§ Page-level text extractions
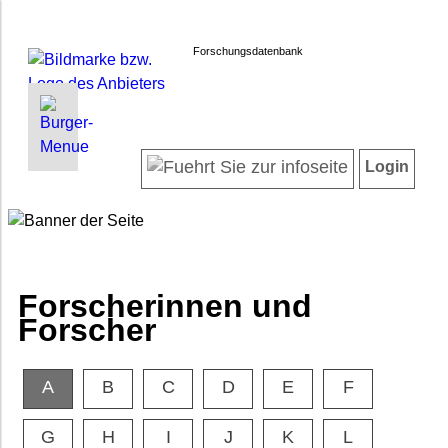
Forschungsdatenbank
INFORMATIONEN | SUCHEN
LOGIN
Willkommen
Registrieren
Login
Projektübersicht
Login
Neueste Projekte
Forscherinnen und Forscher
Suche in Projekten
FAQ
Forscherinnen und
Barrierefreiheit
Forscher
Impressum
Datenschutz
A
B
C
D
E
F
G
H
I
J
K
L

§ Exercise requirements
Using the entries above, find all lines with "Forscherinnen". Copy them.

§ Task response
Forscherinnen und Forscher
Forscherinnen und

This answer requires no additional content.